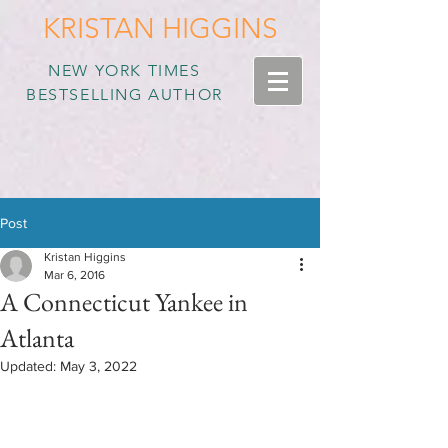
KRISTAN HIGGINS
NEW YORK TIMES
BESTSELLING AUTHOR
Post
Kristan Higgins
Mar 6, 2016
A Connecticut Yankee in
Atlanta
Updated:
May 3, 2022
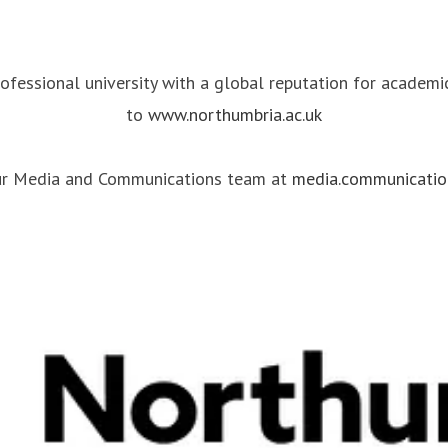
rofessional university with a global reputation for academ
to
www.northumbria.ac.uk
our Media and Communications team at
media.communicatio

|---|

## EXERCISE REQUIREMENTS
Every entry is to be transcribed exactly, but the pictures are to be left out.

## EXERCISE OUTPUT
KRISTAN HIGGINS
NEW YORK TIMES
BESTSELLING AUTHOR
Post
Kristan Higgins
Mar 6, 2016
A Connecticut Yankee in
Atlanta
Updated:
May 3, 2022
rofessional university with a global reputation for academ
to
www.northumbria.ac.uk
our Media and Communications team at
media.communicatio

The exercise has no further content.